§ **HOW TO COMPLETE THIS TASK**
In the material below, find each line with the word "Mediafly" and list it.
⁂
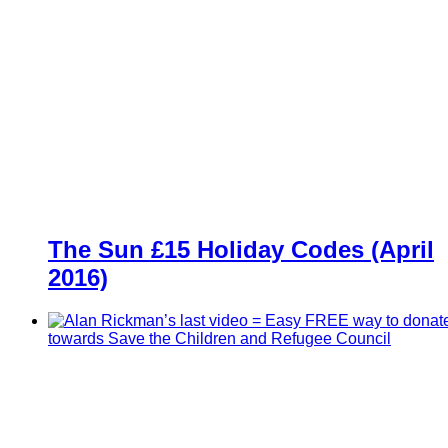
The Sun £15 Holiday Codes (April
2016)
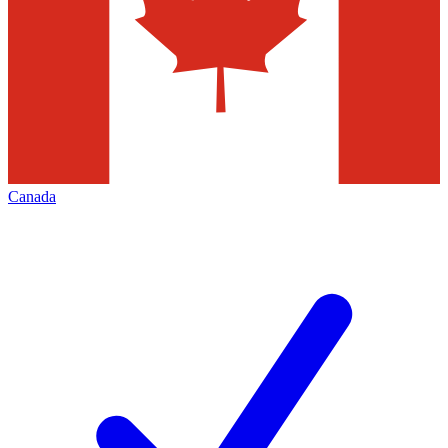
Canada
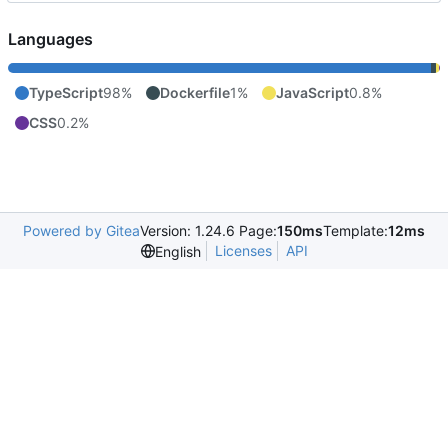
Languages
TypeScript
98%
Dockerfile
1%
JavaScript
0.8%
CSS
0.2%
Powered by Gitea
Version: 1.24.6 Page:
150ms
Template:
12ms
Licenses
API
English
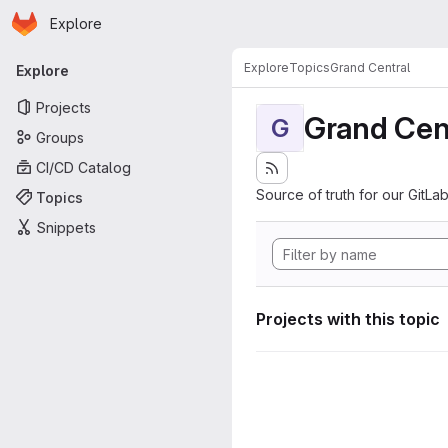
Homepage
Skip to main content
Explore
Primary navigation
Explore
Topics
Grand Central
Explore
Projects
Grand Cen
G
Groups
CI/CD Catalog
Source of truth for our GitLab
Topics
Snippets
Projects with this topic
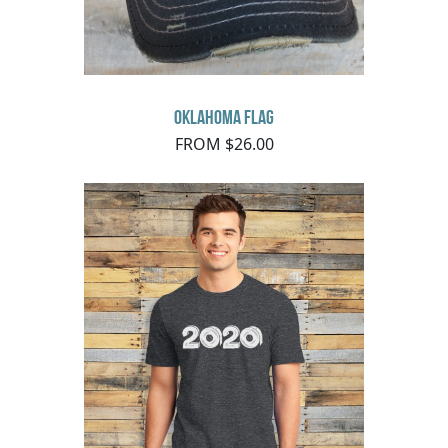
Oklahoma Flag
FROM $26.00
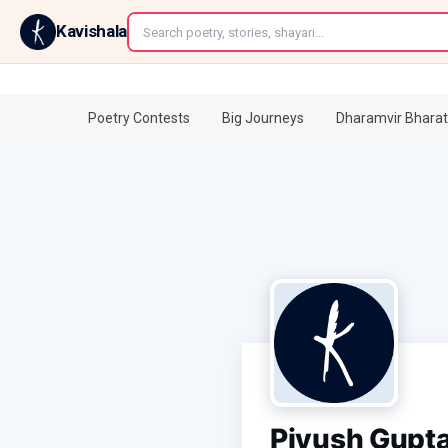
←
Kavishala
Poetry Contests
Big Journeys
Dharamvir Bharat
Piyush Gupt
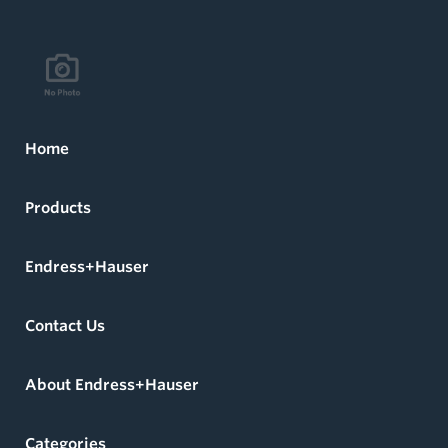
Home
Products
Endress+Hauser
Contact Us
About Endress+Hauser
Categories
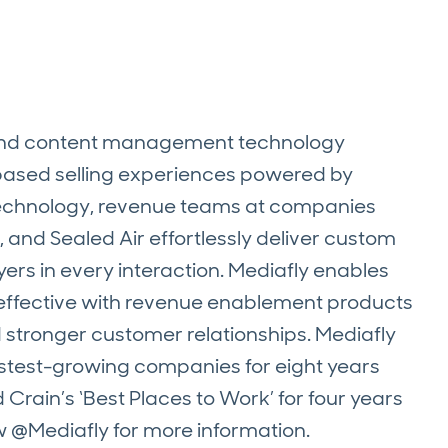
 and content management technology
-based selling experiences powered by
 technology, revenue teams at companies
 and Sealed Air effortlessly deliver custom
ers in every interaction. Mediafly enables
nd effective with revenue enablement products
d stronger customer relationships. Mediafly
fastest-growing companies for eight years
Crain’s ‘Best Places to Work’ for four years
w @Mediafly for more information.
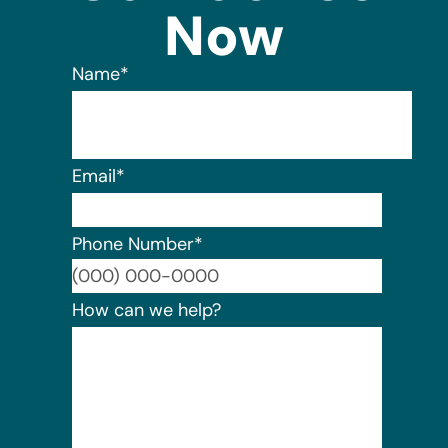
Now
Name
*
Email
*
Phone Number
*
Format:
How can we help?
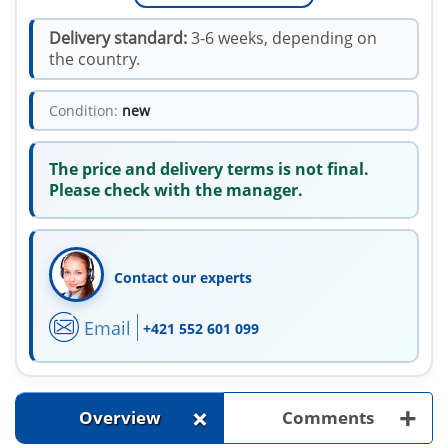
Delivery standard:
3-6 weeks, depending on
the country.
Condition:
new
The price and delivery terms is not final.
Please check with the manager.
Contact our experts
Email
+421 552 601 099
+
+
Overview
Comments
⁂
§ **TASK OUTPUT**
ers in every interaction. Mediafly enables
d stronger customer relationships. Mediafly
w @Mediafly for more information.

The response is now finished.